DATA LISTING: Begin

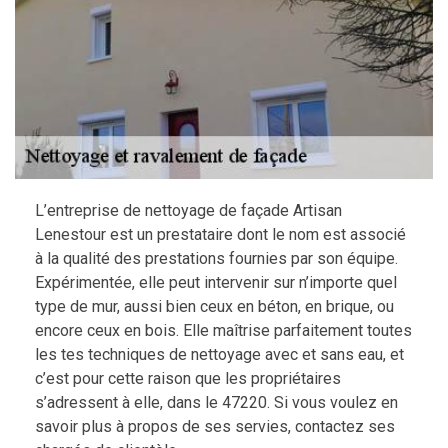
L’entreprise de nettoyage de façade Artisan
Lenestour est un prestataire dont le nom est associé
à la qualité des prestations fournies par son équipe.
Expérimentée, elle peut intervenir sur n’importe quel
type de mur, aussi bien ceux en béton, en brique, ou
encore ceux en bois. Elle maîtrise parfaitement toutes
les tes techniques de nettoyage avec et sans eau, et
c’est pour cette raison que les propriétaires
s’adressent à elle, dans le 47220. Si vous voulez en
savoir plus à propos de ses servies, contactez ses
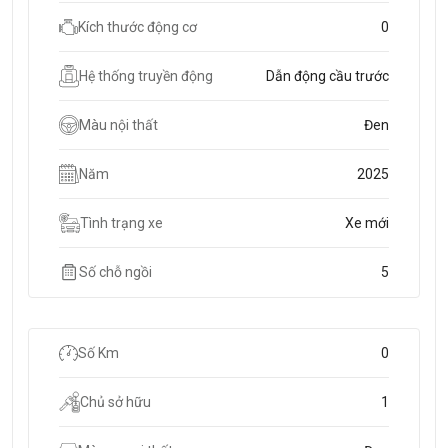
Kích thước động cơ
0
Hệ thống truyền động
Dẫn động cầu trước
Màu nội thất
Đen
Năm
2025
Tình trạng xe
Xe mới
Số chỗ ngồi
5
Số Km
0
Chủ sở hữu
1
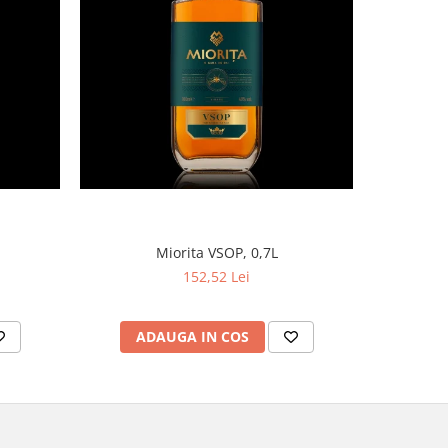
Miorita VSOP, 0,7L
152,52 Lei
ADAUGA IN COS
AD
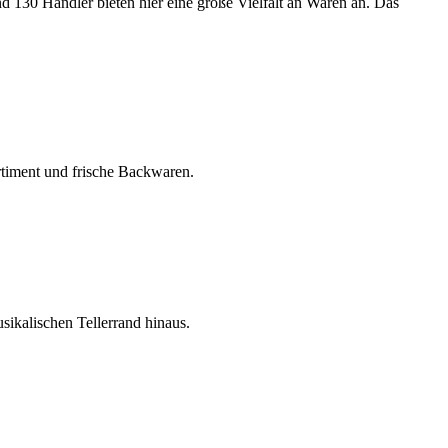
130 Händler bieten hier eine große Vielfalt an Waren an. Das
rtiment und frische Backwaren.
sikalischen Tellerrand hinaus.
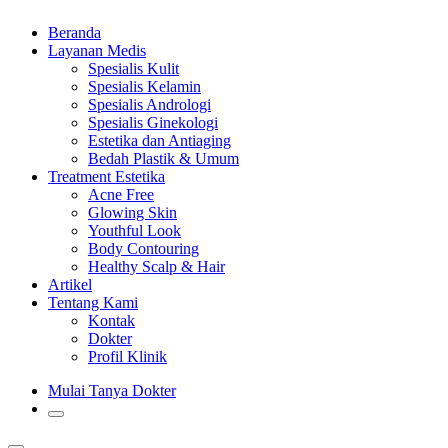
Beranda
Layanan Medis
Spesialis Kulit
Spesialis Kelamin
Spesialis Andrologi
Spesialis Ginekologi
Estetika dan Antiaging
Bedah Plastik & Umum
Treatment Estetika
Acne Free
Glowing Skin
Youthful Look
Body Contouring
Healthy Scalp & Hair
Artikel
Tentang Kami
Kontak
Dokter
Profil Klinik
Mulai Tanya Dokter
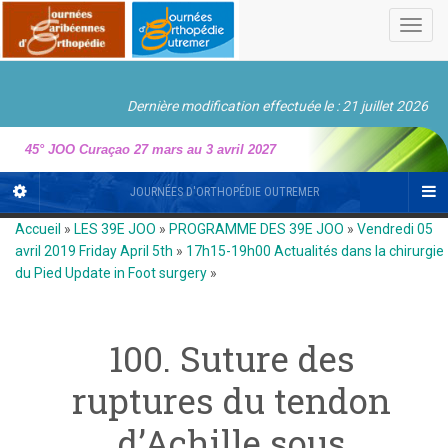
Toggl
navig
Dernière modification effectuée le : 21 juillet 2026
45° JOO Curaçao 27 mars au 3 avril 2027
JOURNÉES D'ORTHOPÉDIE OUTREMER
Accueil
»
LES 39E JOO
»
PROGRAMME DES 39E JOO
»
Vendredi 05
avril 2019 Friday April 5th
»
17h15-19h00 Actualités dans la chirurgie
du Pied Update in Foot surgery
»
100. Suture des
ruptures du tendon
d’Achille sous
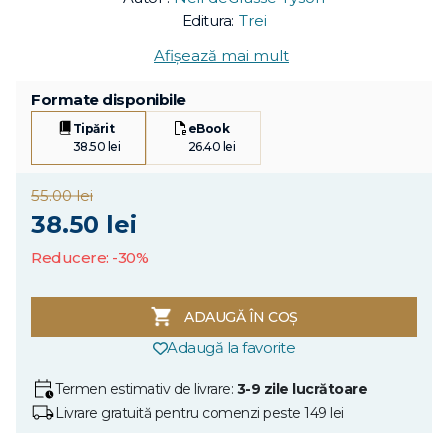
Editura:
Trei
Afișează mai mult
Formate disponibile
Tipărit
eBook
38.50 lei
26.40 lei
55.00 lei
38.50 lei
Reducere: -30%
ADAUGĂ ÎN COȘ
Adaugă la favorite
Termen estimativ de livrare:
3-9 zile lucrătoare
Livrare gratuită pentru comenzi peste 149 lei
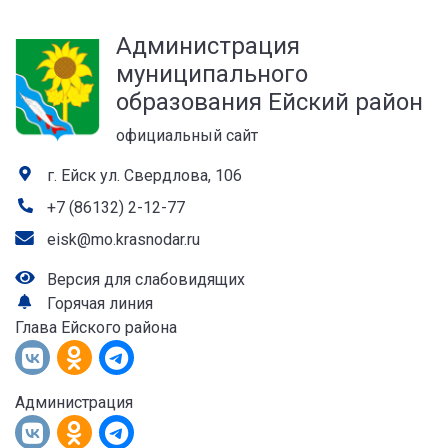
а
Администрация
лей
муниципального
образования Ейский район
официальный сайт
г. Ейск ул. Свердлова, 106
+7 (86132) 2-12-77
eisk@mo.krasnodar.ru
Версия для слабовидящих
Горячая линия
Глава Ейского района
Администрация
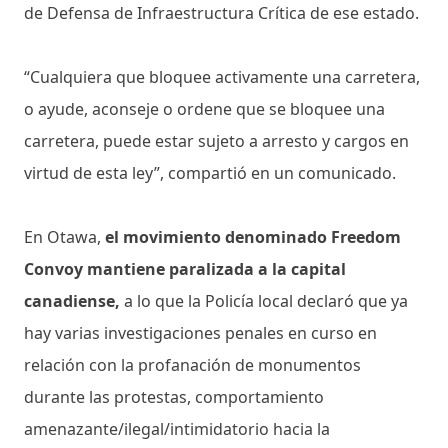
de Defensa de Infraestructura Crítica de ese estado.
“Cualquiera que bloquee activamente una carretera,
o ayude, aconseje o ordene que se bloquee una
carretera, puede estar sujeto a arresto y cargos en
virtud de esta ley”, compartió en un comunicado.
En Otawa,
el movimiento denominado Freedom
Convoy mantiene paralizada a la capital
canadiense,
a lo que la Policía local declaró que ya
hay varias investigaciones penales en curso en
relación con la profanación de monumentos
durante las protestas, comportamiento
amenazante/ilegal/intimidatorio hacia la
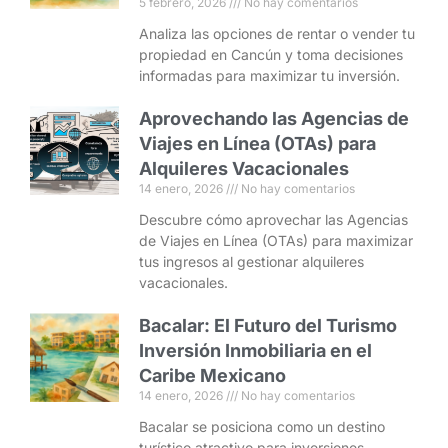
5 febrero, 2026
No hay comentarios
Analiza las opciones de rentar o vender tu
propiedad en Cancún y toma decisiones
informadas para maximizar tu inversión.
Aprovechando las Agencias de
Viajes en Línea (OTAs) para
Alquileres Vacacionales
14 enero, 2026
No hay comentarios
Descubre cómo aprovechar las Agencias
de Viajes en Línea (OTAs) para maximizar
tus ingresos al gestionar alquileres
vacacionales.
Bacalar: El Futuro del Turismo
Inversión Inmobiliaria en el
Caribe Mexicano
14 enero, 2026
No hay comentarios
Bacalar se posiciona como un destino
turístico atractivo para inversiones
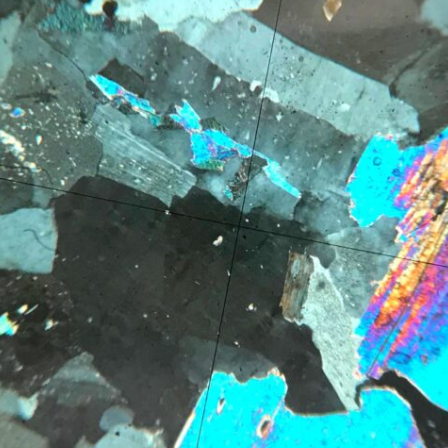
Expositions,
rences
Conférences…
Galerie de photos
Roches
Diaporamas
Lames mince
Galerie de vidéos
Minéraux
Cartes – schémas –
Inventaire d
Echelles des temps
vendéens
Carnets de voyages
Fossiles
Analyse de livres, revues,
Paysages, af
…
Photos de g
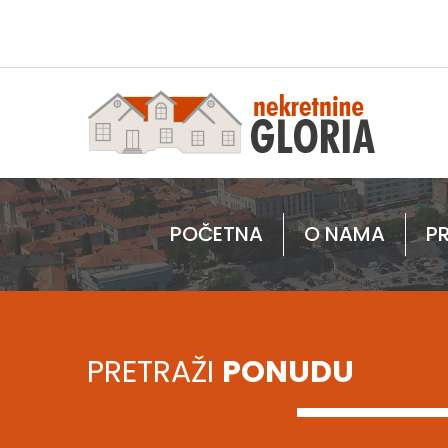
POČETNA
O NAMA
P
PRETRAŽI
PONUDU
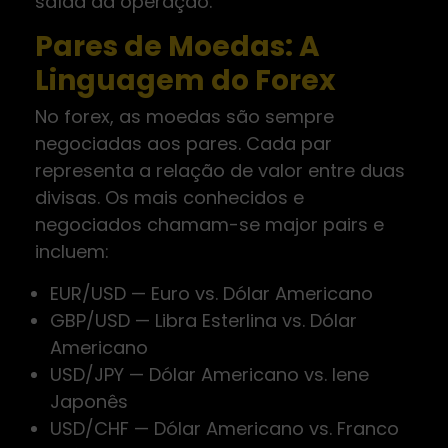
saída da operação.
Pares de Moedas: A
Linguagem do Forex
No forex, as moedas são sempre
negociadas aos pares. Cada par
representa a relação de valor entre duas
divisas. Os mais conhecidos e
negociados chamam-se major pairs e
incluem:
EUR/USD — Euro vs. Dólar Americano
GBP/USD — Libra Esterlina vs. Dólar
Americano
USD/JPY — Dólar Americano vs. Iene
Japonês
USD/CHF — Dólar Americano vs. Franco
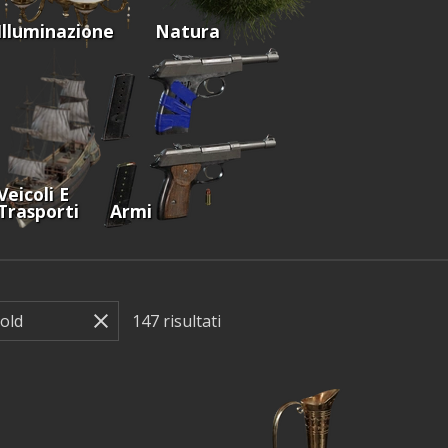
Illuminazione
Natura
Veicoli E
Trasporti
Armi
147
risultati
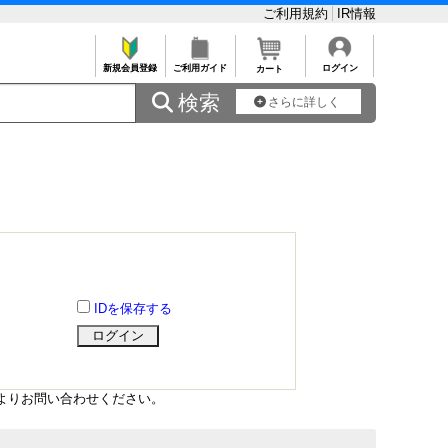
ご利用規約
IR情報
新規会員登録
ご利用ガイド
ログイン
カート
 検索
さらに詳しく
IDを保存する
よりお問い合わせください。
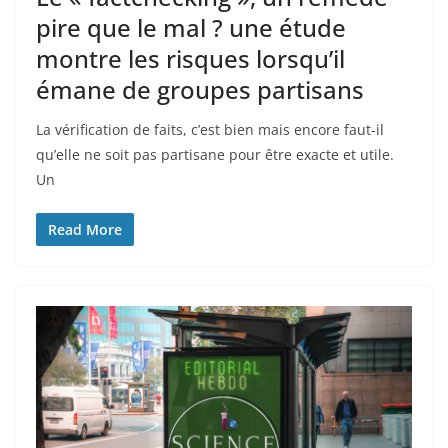
pire que le mal ? une étude
montre les risques lorsqu’il
émane de groupes partisans
La vérification de faits, c’est bien mais encore faut-il
qu’elle ne soit pas partisane pour être exacte et utile.
Un
Read More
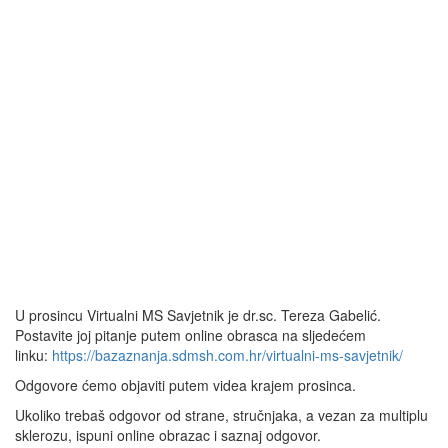
U prosincu Virtualni MS Savjetnik je dr.sc. Tereza Gabelić.
Postavite joj pitanje putem online obrasca na sljedećem
linku:
https://bazaznanja.sdmsh.com.hr/virtualni-ms-savjetnik/
Odgovore ćemo objaviti putem videa krajem prosinca.
Ukoliko trebaš odgovor od strane, stručnjaka, a vezan za multiplu
sklerozu, ispuni online obrazac i saznaj odgovor.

DATA LISTING: End

▶ [WHAT TO PRODUCE] Set down all of the material word for word, but keep each picture out.

▶ [ANSWER SECTION]
L’entreprise de nettoyage de façade Artisan
Lenestour est un prestataire dont le nom est associé
à la qualité des prestations fournies par son équipe.
Expérimentée, elle peut intervenir sur n’importe quel
type de mur, aussi bien ceux en béton, en brique, ou
encore ceux en bois. Elle maîtrise parfaitement toutes
les tes techniques de nettoyage avec et sans eau, et
c’est pour cette raison que les propriétaires
s’adressent à elle, dans le 47220. Si vous voulez en
savoir plus à propos de ses servies, contactez ses
Kích thước động cơ
0
Hệ thống truyền động
Dẫn động cầu trước
Màu nội thất
Đen
Năm
2025
Tình trạng xe
Xe mới
Số chỗ ngồi
5
Số Km
0
Chủ sở hữu
1
Miorita VSOP, 0,7L
152,52 Lei
ADAUGA IN COS
AD
130 Händler bieten hier eine große Vielfalt an Waren an. Das
rtiment und frische Backwaren.
sikalischen Tellerrand hinaus.
Beranda
Layanan Medis
Spesialis Kulit
Spesialis Kelamin
Spesialis Andrologi
Spesialis Ginekologi
Estetika dan Antiaging
Bedah Plastik & Umum
Treatment Estetika
Acne Free
Glowing Skin
Youthful Look
Body Contouring
Healthy Scalp & Hair
Artikel
Tentang Kami
Kontak
Dokter
Profil Klinik
Mulai Tanya Dokter
Toggl
navig
Dernière modification effectuée le : 21 juillet 2026
45° JOO Curaçao 27 mars au 3 avril 2027
JOURNÉES D'ORTHOPÉDIE OUTREMER
Accueil
»
LES 39E JOO
»
PROGRAMME DES 39E JOO
»
Vendredi 05
avril 2019 Friday April 5th
»
17h15-19h00 Actualités dans la chirurgie
du Pied Update in Foot surgery
»
100. Suture des
ruptures du tendon
d’Achille sous
Editura:
Trei
Afișează mai mult
Formate disponibile
Tipărit
eBook
38.50 lei
26.40 lei
55.00 lei
38.50 lei
Reducere: -30%
ADAUGĂ ÎN COȘ
Adaugă la favorite
Termen estimativ de livrare:
3-9 zile lucrătoare
Livrare gratuită pentru comenzi peste 149 lei
а
Администрация
лей
муниципального
образования Ейский район
официальный сайт
г. Ейск ул. Свердлова, 106
+7 (86132) 2-12-77
eisk@mo.krasnodar.ru
Версия для слабовидящих
Горячая линия
Глава Ейского района
Администрация
de Defensa de Infraestructura Crítica de ese estado.
“Cualquiera que bloquee activamente una carretera,
o ayude, aconseje o ordene que se bloquee una
carretera, puede estar sujeto a arresto y cargos en
virtud de esta ley”, compartió en un comunicado.
En Otawa,
el movimiento denominado Freedom
Convoy mantiene paralizada a la capital
canadiense,
a lo que la Policía local declaró que ya
hay varias investigaciones penales en curso en
relación con la profanación de monumentos
durante las protestas, comportamiento
amenazante/ilegal/intimidatorio hacia la
5 febrero, 2026
No hay comentarios
Analiza las opciones de rentar o vender tu
propiedad en Cancún y toma decisiones
informadas para maximizar tu inversión.
Aprovechando las Agencias de
Viajes en Línea (OTAs) para
Alquileres Vacacionales
14 enero, 2026
No hay comentarios
Descubre cómo aprovechar las Agencias
de Viajes en Línea (OTAs) para maximizar
tus ingresos al gestionar alquileres
vacacionales.
Bacalar: El Futuro del Turismo
Inversión Inmobiliaria en el
Caribe Mexicano
14 enero, 2026
No hay comentarios
Bacalar se posiciona como un destino
turístico atractivo para inversiones
Expositions,
rences
Conférences…
Galerie de photos
Roches
Diaporamas
Lames mince
Galerie de vidéos
Minéraux
Cartes – schémas –
Inventaire d
Echelles des temps
vendéens
Carnets de voyages
Fossiles
Analyse de livres, revues,
Paysages, af
…
Photos de g
POČETNA
O NAMA
P
PRETRAŽI
PONUDU
saída da operação.
Pares de Moedas: A
Linguagem do Forex
No forex, as moedas são sempre
negociadas aos pares. Cada par
representa a relação de valor entre duas
divisas. Os mais conhecidos e
negociados chamam-se major pairs e
incluem:
EUR/USD — Euro vs. Dólar Americano
GBP/USD — Libra Esterlina vs. Dólar
Americano
USD/JPY — Dólar Americano vs. Iene
Japonês
USD/CHF — Dólar Americano vs. Franco
Illuminazione
Natura
Veicoli E
Trasporti
Armi
147
risultati
ご利用規約
IR情報
新規会員登録
ご利用ガイド
ログイン
カート
 検索
さらに詳しく
IDを保存する
よりお問い合わせください。
pire que le mal ? une étude
montre les risques lorsqu’il
émane de groupes partisans
La vérification de faits, c’est bien mais encore faut-il
qu’elle ne soit pas partisane pour être exacte et utile.
Un
Read More
U prosincu Virtualni MS Savjetnik je dr.sc. Tereza Gabelić.
Postavite joj pitanje putem online obrasca na sljedećem
linku:
https://bazaznanja.sdmsh.com.hr/virtualni-ms-savjetnik/
Odgovore ćemo objaviti putem videa krajem prosinca.
Ukoliko trebaš odgovor od strane, stručnjaka, a vezan za multiplu
sklerozu, ispuni online obrazac i saznaj odgovor.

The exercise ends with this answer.